Петрония служила недавно. Работник Давенанта, пожилой Фирс, терпеливо
сближался с ней, и она начала привыкать к мысли, что будет его женой.
Восемнадцать гиней делали ее независимой от накоплений Фирса. Улучив минуту,
когда тот привез бочку воды, Петрония вышла к нему на двор и сказала:
- Знаете, Фирс, когда вас не было, приезжал сын губернатора с какой-то
красавицей ... Хотя она очень худая ... Он, а также его двое друзей, все
богачи, дали мне двадцать пять фунтов.
- Это было во сне, - сказал Фирс, подходя к ней и беря ее твердую
блестящую руку с засученным до локтя рукавом.
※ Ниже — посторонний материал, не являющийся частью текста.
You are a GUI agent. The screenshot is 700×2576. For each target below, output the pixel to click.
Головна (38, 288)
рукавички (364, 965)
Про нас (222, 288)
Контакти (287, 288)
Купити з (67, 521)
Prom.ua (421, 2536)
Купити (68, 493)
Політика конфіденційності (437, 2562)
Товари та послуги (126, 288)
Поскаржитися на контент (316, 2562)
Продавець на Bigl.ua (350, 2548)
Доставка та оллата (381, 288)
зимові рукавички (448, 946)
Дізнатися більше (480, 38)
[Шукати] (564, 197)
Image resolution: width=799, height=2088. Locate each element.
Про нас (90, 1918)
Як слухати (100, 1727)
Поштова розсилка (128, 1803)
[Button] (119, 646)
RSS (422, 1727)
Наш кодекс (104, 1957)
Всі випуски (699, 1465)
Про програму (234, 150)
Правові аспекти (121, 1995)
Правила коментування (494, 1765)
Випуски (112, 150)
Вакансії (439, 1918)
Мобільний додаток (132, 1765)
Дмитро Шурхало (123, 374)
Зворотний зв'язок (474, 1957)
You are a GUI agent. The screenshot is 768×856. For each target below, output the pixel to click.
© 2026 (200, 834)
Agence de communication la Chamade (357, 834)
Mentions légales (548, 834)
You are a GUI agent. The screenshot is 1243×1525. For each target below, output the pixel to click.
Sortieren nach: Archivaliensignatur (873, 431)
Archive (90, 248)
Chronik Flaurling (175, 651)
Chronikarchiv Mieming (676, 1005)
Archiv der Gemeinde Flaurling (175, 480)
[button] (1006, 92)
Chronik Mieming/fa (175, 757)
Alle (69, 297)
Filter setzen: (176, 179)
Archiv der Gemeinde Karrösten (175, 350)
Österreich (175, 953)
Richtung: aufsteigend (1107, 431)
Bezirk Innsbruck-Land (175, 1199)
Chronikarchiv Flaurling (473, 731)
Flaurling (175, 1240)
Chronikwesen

Петрония освободила руку и вытащила из кармана юбки горсть золотых.
- Врете. Это хозяин посылает вас за покупками, - сказал Фирс. - А вы
сочиняете по примеру Гравелота. Вы заразились от него сочинениями, -
Признайтесь! Он мне сказал на днях: "Фирс, как вы поймали луну?" В ведре с
водой, понимаете, отражалась луна, так он просил, чтобы я не выплеснул ее на
цветы. Заметьте, не пьян, нет! Я только обернулся, а затем отвернулся. Не
люблю я таких шуток. Выходит, что я - глупее его? Итак, едете в город
покупать? - Да, - ответила Петрония, сознавая, что положение изумительно и
что у Фирса нет причины верить истине происшествия, а рассказать о стрельбе
она боялась: Фирс умел вытягивать из болтунов подробности, и тогда, если
узнает о ее нескромности Гравелот, ему, пожалуй, вздумается забрать деньги
себе.
- Петрония! - закричал Давенант из залы, видя, что появилось несколько
фермеров.
Она не слышала, и он, выйдя ее искать, заглянул в кухонную дверь.
Петрония стояла у притолоки, откинув голову, пряча за спиной руки, мечтая и
блаженствуя. Весь день она тревожно присматривалась к хозяину, стараясь
угадать, - не сошел ли Гравелот с ума. Такой ее взгляд поймал Давенант и
теперь, но, думая, что она беспокоится о нем из-за утренней сцены,
улыбнулся. Ему понравилось, как она стояла, цветущая, рослая, олицетворение
хозяйственности и здоровья, и он подумал, что Петрония будет помнить этот
день всю жизнь, как своенравно залетевшую искру чудесной сказки. "Вся ее
жизнь, - думал Давенант, - примет оттенок благодарного воспоминания и
надежды на будущее".
Она встрепенулась, а хозяин отослал ее и сказал Фирсу:
- Кажется, вам нравится моя служанка, Фирс? Женитесь на ней.